As I said, recent years have been the worst Sweden ever experienced in the postwar period in terms of growth in prosperity and productivity. This did not stand in the way of the concocted image of the Reinfeldt years as some sort of golden age of economic growth. Instead of examining the rulers’ claims, the journalists helped to uncritically spread the Alliance fantasies all the way into the 2014 election. For example, as far as I know, not a single journalist asked Anders Borg why the state budget no longer used the standard measure of GDP per capita.
Magdalena Andersson however, has no interest in hiding Reinfeldt and Borg’s fiasco, which meant that the Treasury has again started to report GDP per capita. Nevertheless, there are still many who stubbornly cling to the image that things are going well for Sweden. Anyone with skills sufficient enough to click on a link to SCB or OECD have long been able to reveal that it is not true that Sweden would have the best growth and strongest economy. Yet the myth was repeated as a mantra in an echo chamber, because everyone else also repeated it. “It is known” that Dothrakis would have said.

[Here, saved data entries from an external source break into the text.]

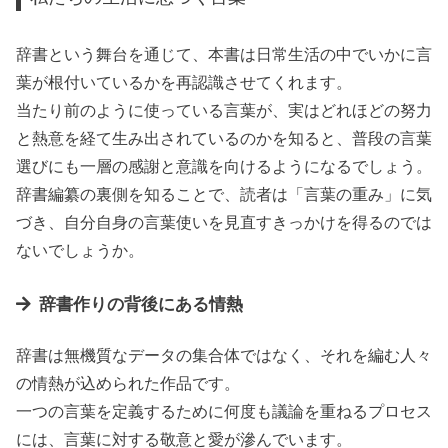
辞書という舞台を通じて、本書は日常生活の中でいかに言
葉が根付いているかを再認識させてくれます。
当たり前のように使っている言葉が、実はどれほどの努力
と熱意を経て生み出されているのかを知ると、普段の言葉
選びにも一層の感謝と意識を向けるようになるでしょう。
辞書編纂の裏側を知ることで、読者は「言葉の重み」に気
づき、自分自身の言葉使いを見直すきっかけを得るのでは
ないでしょうか。
辞書作りの背後にある情熱
辞書は無機質なデータの集合体ではなく、それを編む人々
の情熱が込められた作品です。
一つの言葉を定義するために何度も議論を重ねるプロセス
には、言葉に対する敬意と愛が滲んでいます。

Many journalists and politicians seem to sincerely believe that recent years has been characterized by rapid growth in GDP per capita and productivity. One possible explanation is that the Swedish government finances fared better than many continental countries after the 1990s crisis, primarily due to the consolidation of public finances. It is possible journalists confuse the public debt with what had happened to the economy at large. Another explanation may be that those in leadership positions tend to be high earners and have seen their incomes grow. All this is somewhat humorous and would be easy to mock. That these delusions survived in the debate also shows that many rulers themselves are ill informed and do not know what they are doing. Sweden has embarked on a radical migration experiment that no other developed state has ever done, and it appears they have done so blindly.